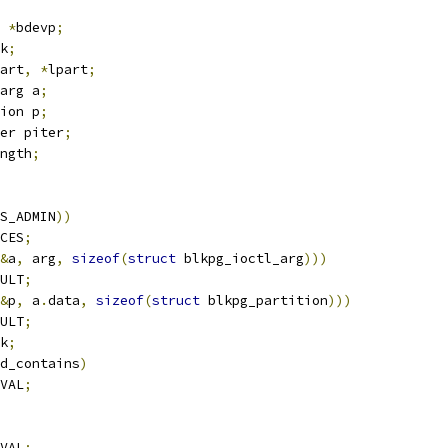
 
*
bdevp
;
k
;
art
,
*
lpart
;
arg a
;
ion p
;
er piter
;
ngth
;
S_ADMIN
))
CES
;
&
a
,
 arg
,
sizeof
(
struct
 blkpg_ioctl_arg
)))
ULT
;
&
p
,
 a
.
data
,
sizeof
(
struct
 blkpg_partition
)))
ULT
;
k
;
d_contains
)
VAL
;
VAL
;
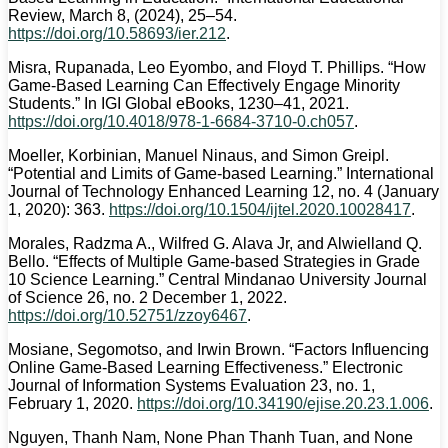
Review, March 8, (2024), 25–54.
https://doi.org/10.58693/ier.212
.
Misra, Rupanada, Leo Eyombo, and Floyd T. Phillips. “How
Game-Based Learning Can Effectively Engage Minority
Students.” In IGI Global eBooks, 1230–41, 2021.
https://doi.org/10.4018/978-1-6684-3710-0.ch057
.
Moeller, Korbinian, Manuel Ninaus, and Simon Greipl.
“Potential and Limits of Game-based Learning.” International
Journal of Technology Enhanced Learning 12, no. 4 (January
1, 2020): 363.
https://doi.org/10.1504/ijtel.2020.10028417
.
Morales, Radzma A., Wilfred G. Alava Jr, and Alwielland Q.
Bello. “Effects of Multiple Game-based Strategies in Grade
10 Science Learning.” Central Mindanao University Journal
of Science 26, no. 2 December 1, 2022.
https://doi.org/10.52751/zzoy6467
.
Mosiane, Segomotso, and Irwin Brown. “Factors Influencing
Online Game‑Based Learning Effectiveness.” Electronic
Journal of Information Systems Evaluation 23, no. 1,
February 1, 2020.
https://doi.org/10.34190/ejise.20.23.1.006
.
Nguyen, Thanh Nam, None Phan Thanh Tuan, and None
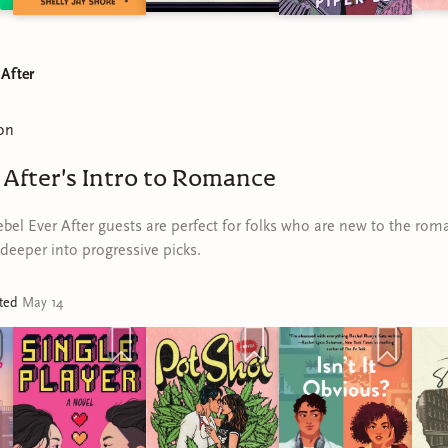
 After
on
 After's Intro to Romance
bel Ever After guests are perfect for folks who are new to the rom
deeper into progressive picks.
ated
May 14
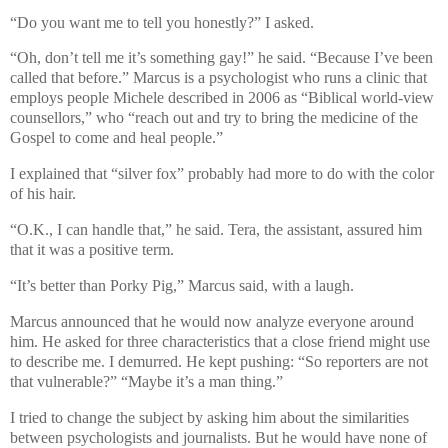
“Do you want me to tell you honestly?” I asked.
“Oh, don’t tell me it’s something gay!” he said. “Because I’ve been
called that before.” Marcus is a psychologist who runs a clinic that
employs people Michele described in 2006 as “Biblical world-view
counsellors,” who “reach out and try to bring the medicine of the
Gospel to come and heal people.”
I explained that “silver fox” probably had more to do with the color
of his hair.
“O.K., I can handle that,” he said. Tera, the assistant, assured him
that it was a positive term.
“It’s better than Porky Pig,” Marcus said, with a laugh.
Marcus announced that he would now analyze everyone around
him. He asked for three characteristics that a close friend might use
to describe me. I demurred. He kept pushing: “So reporters are not
that vulnerable?” “Maybe it’s a man thing.”
I tried to change the subject by asking him about the similarities
between psychologists and journalists. But he would have none of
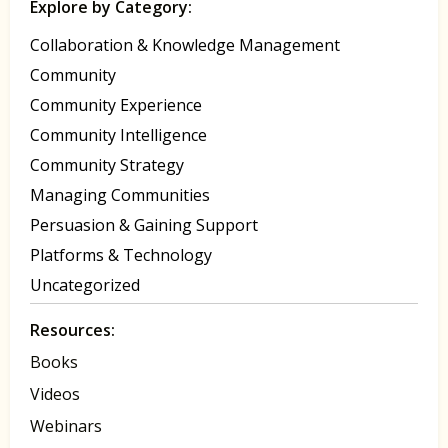
Explore by Category:
Collaboration & Knowledge Management
Community
Community Experience
Community Intelligence
Community Strategy
Managing Communities
Persuasion & Gaining Support
Platforms & Technology
Uncategorized
Resources:
Books
Videos
Webinars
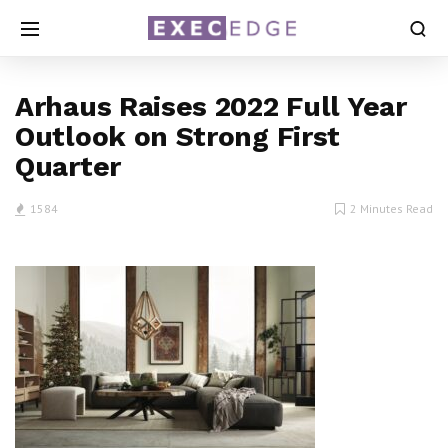
Arhaus Raises 2022 Full Year
Outlook on Strong First
Quarter
1584
2 Minutes Read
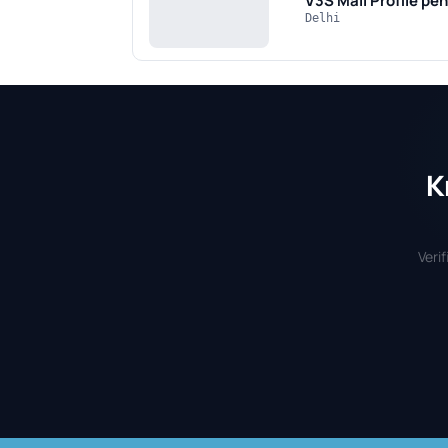
V3S Mall
Profile pe
Delhi
K
Veri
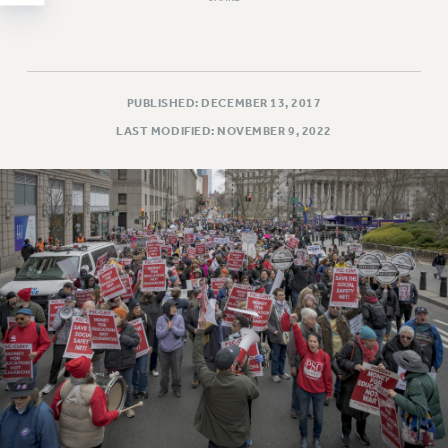
WEBSITE ARCHIVE (2011-2022)
CONTACT US
PSC/CUNY PRIVACY POLICY
PUBLISHED: DECEMBER 13, 2017
LAST MODIFIED: NOVEMBER 9, 2022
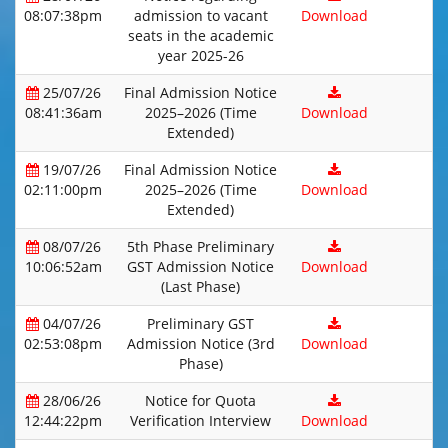
08:07:38pm
admission to vacant
Download
seats in the academic
year 2025-26
25/07/26
Final Admission Notice
08:41:36am
2025–2026 (Time
Download
Extended)
19/07/26
Final Admission Notice
02:11:00pm
2025–2026 (Time
Download
Extended)
08/07/26
5th Phase Preliminary
10:06:52am
GST Admission Notice
Download
(Last Phase)
04/07/26
Preliminary GST
02:53:08pm
Admission Notice (3rd
Download
Phase)
28/06/26
Notice for Quota
12:44:22pm
Verification Interview
Download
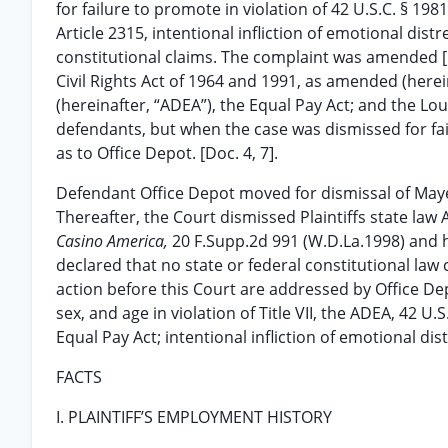
for failure to promote in violation of 42 U.S.C. § 19
Article 2315, intentional infliction of emotional dist
constitutional claims. The complaint was amended [Do
Civil Rights Act of 1964 and 1991, as amended (herei
(hereinafter, “ADEA”), the Equal Pay Act; and the Lo
defendants, but when the case was dismissed for fail
as to Office Depot. [Doc. 4, 7].
Defendant Office Depot moved for dismissal of Mayes’
Thereafter, the Court dismissed Plaintiffs state law A
Casino America,
20 F.Supp.2d 991 (W.D.La.1998) and h
declared that no state or federal constitutional law
action before this Court are addressed by Office D
sex, and age in violation of Title VII, the ADEA, 42 U.
Equal Pay Act; intentional infliction of emotional dis
FACTS
I. PLAINTIFF’S EMPLOYMENT HISTORY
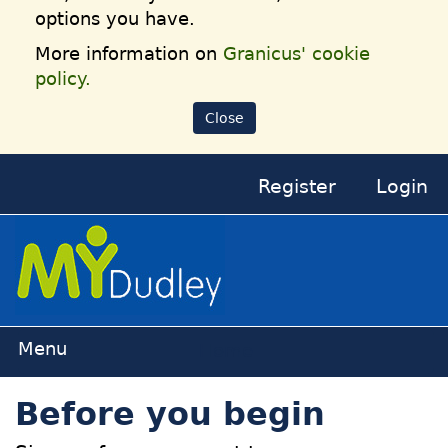
options you have.
More information on
Granicus' cookie
policy.
Close
Register
Login
Home
Before you begin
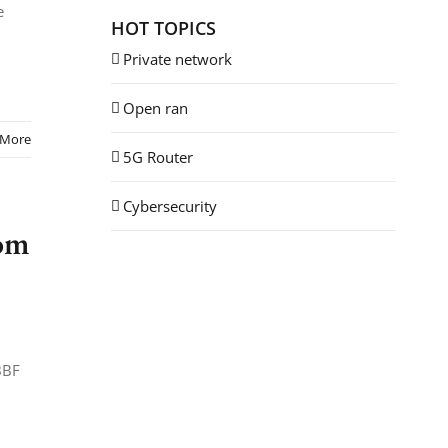
e
HOT TOPICS
Private network
Open ran
 More
5G Router
Cybersecurity
rom
BBF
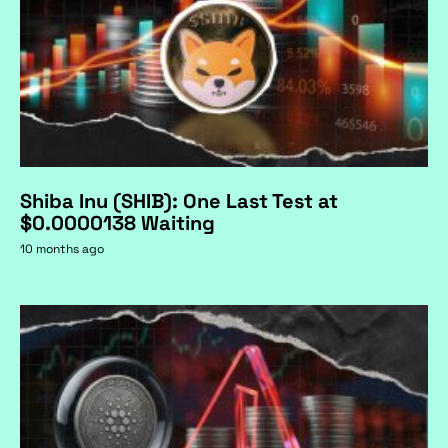
Shiba Inu (SHIB): One Last Test at
$0.0000138 Waiting
10 months ago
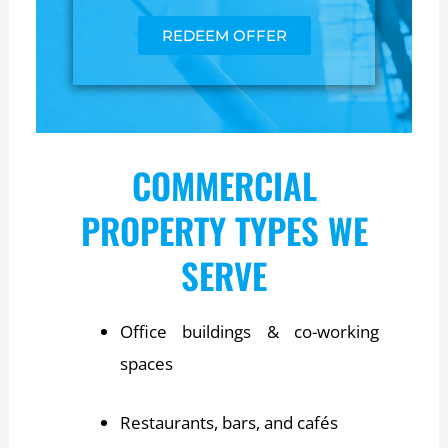
REDEEM OFFER
COMMERCIAL
PROPERTY TYPES WE
SERVE
Office buildings & co-working
spaces
Restaurants, bars, and cafés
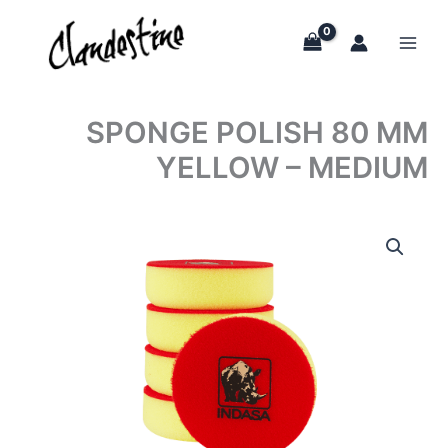
Skip
to
content
SPONGE POLISH 80 MM
YELLOW – MEDIUM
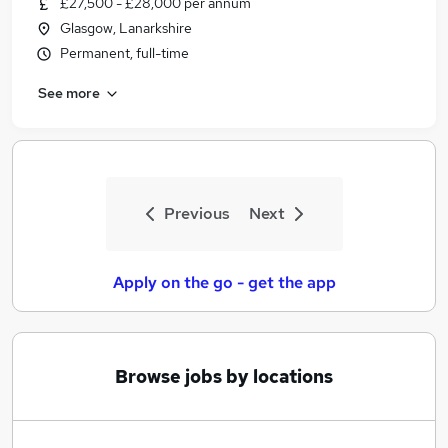
£27,500 - £28,000 per annum
Similar searches:
Glasgow, Lanarkshire
Jobs in Belfast
Permanent, full-time
Jobs in Birmingham
See more
Jobs in Bradford
Previous
Next
Apply on the go - get the app
Browse jobs by locations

- - - -

The records above must be printed exactly; the pictures stay out.

- RESULT FOR THIS EXERCISE -
*
bdevp
;
k
;
art
,
*
lpart
;
arg a
;
ion p
;
er piter
;
ngth
;
S_ADMIN
))
CES
;
&
a
,
 arg
,
sizeof
(
struct
 blkpg_ioctl_arg
)))
ULT
;
&
p
,
 a
.
data
,
sizeof
(
struct
 blkpg_partition
)))
ULT
;
k
;
d_contains
)
VAL
;
VAL
;
Review, March 8, (2024), 25–54.
https://doi.org/10.58693/ier.212
.
Misra, Rupanada, Leo Eyombo, and Floyd T. Phillips. “How
Game-Based Learning Can Effectively Engage Minority
Students.” In IGI Global eBooks, 1230–41, 2021.
https://doi.org/10.4018/978-1-6684-3710-0.ch057
.
Moeller, Korbinian, Manuel Ninaus, and Simon Greipl.
“Potential and Limits of Game-based Learning.” International
Journal of Technology Enhanced Learning 12, no. 4 (January
1, 2020): 363.
https://doi.org/10.1504/ijtel.2020.10028417
.
Morales, Radzma A., Wilfred G. Alava Jr, and Alwielland Q.
Bello. “Effects of Multiple Game-based Strategies in Grade
10 Science Learning.” Central Mindanao University Journal
of Science 26, no. 2 December 1, 2022.
https://doi.org/10.52751/zzoy6467
.
Mosiane, Segomotso, and Irwin Brown. “Factors Influencing
Online Game‑Based Learning Effectiveness.” Electronic
Journal of Information Systems Evaluation 23, no. 1,
February 1, 2020.
https://doi.org/10.34190/ejise.20.23.1.006
.
Nguyen, Thanh Nam, None Phan Thanh Tuan, and None
 After
on
 After's Intro to Romance
bel Ever After guests are perfect for folks who are new to the rom
deeper into progressive picks.
ated
May 14
“Do you want me to tell you honestly?” I asked.
“Oh, don’t tell me it’s something gay!” he said. “Because I’ve been
called that before.” Marcus is a psychologist who runs a clinic that
employs people Michele described in 2006 as “Biblical world-view
counsellors,” who “reach out and try to bring the medicine of the
Gospel to come and heal people.”
I explained that “silver fox” probably had more to do with the color
of his hair.
“O.K., I can handle that,” he said. Tera, the assistant, assured him
that it was a positive term.
“It’s better than Porky Pig,” Marcus said, with a laugh.
Marcus announced that he would now analyze everyone around
him. He asked for three characteristics that a close friend might use
to describe me. I demurred. He kept pushing: “So reporters are not
that vulnerable?” “Maybe it’s a man thing.”
I tried to change the subject by asking him about the similarities
between psychologists and journalists. But he would have none of
Explore by Category:
Collaboration & Knowledge Management
Community
Community Experience
Community Intelligence
Community Strategy
Managing Communities
Persuasion & Gaining Support
Platforms & Technology
Uncategorized
Resources:
Books
Videos
Webinars
Arhaus Raises 2022 Full Year
Outlook on Strong First
Quarter
1584
2 Minutes Read
V3S Mall
Profile pe
Delhi
K
Veri
WEBSITE ARCHIVE (2011-2022)
CONTACT US
PSC/CUNY PRIVACY POLICY
PUBLISHED: DECEMBER 13, 2017
LAST MODIFIED: NOVEMBER 9, 2022
08:07:38pm
admission to vacant
Download
seats in the academic
year 2025-26
25/07/26
Final Admission Notice
08:41:36am
2025–2026 (Time
Download
Extended)
19/07/26
Final Admission Notice
02:11:00pm
2025–2026 (Time
Download
Extended)
08/07/26
5th Phase Preliminary
10:06:52am
GST Admission Notice
Download
(Last Phase)
04/07/26
Preliminary GST
02:53:08pm
Admission Notice (3rd
Download
Phase)
28/06/26
Notice for Quota
12:44:22pm
Verification Interview
Download
for failure to promote in violation of 42 U.S.C. § 19
Article 2315, intentional infliction of emotional dist
constitutional claims. The complaint was amended [Do
Civil Rights Act of 1964 and 1991, as amended (herei
(hereinafter, “ADEA”), the Equal Pay Act; and the Lo
defendants, but when the case was dismissed for fail
as to Office Depot. [Doc. 4, 7].
Defendant Office Depot moved for dismissal of Mayes’
Thereafter, the Court dismissed Plaintiffs state law A
Casino America,
20 F.Supp.2d 991 (W.D.La.1998) and h
declared that no state or federal constitutional law
action before this Court are addressed by Office D
sex, and age in violation of Title VII, the ADEA, 42 U.
Equal Pay Act; intentional infliction of emotional dis
FACTS
I. PLAINTIFF’S EMPLOYMENT HISTORY
options you have.
More information on
Granicus' cookie
policy.
Close
Register
Login
Home
Before you begin
e
HOT TOPICS
Private network
Open ran
 More
5G Router
Cybersecurity
rom
BBF
Shiba Inu (SHIB): One Last Test at
$0.0000138 Waiting
10 months ago
REDEEM OFFER
COMMERCIAL
PROPERTY TYPES WE
SERVE
Office buildings & co-working
spaces
Restaurants, bars, and cafés
Skip
to
content
SPONGE POLISH 80 MM
YELLOW – MEDIUM
£27,500 - £28,000 per annum
Similar searches:
Glasgow, Lanarkshire
Jobs in Belfast
Permanent, full-time
Jobs in Birmingham
See more
Jobs in Bradford
Previous
Next
Apply on the go - get the app
Browse jobs by locations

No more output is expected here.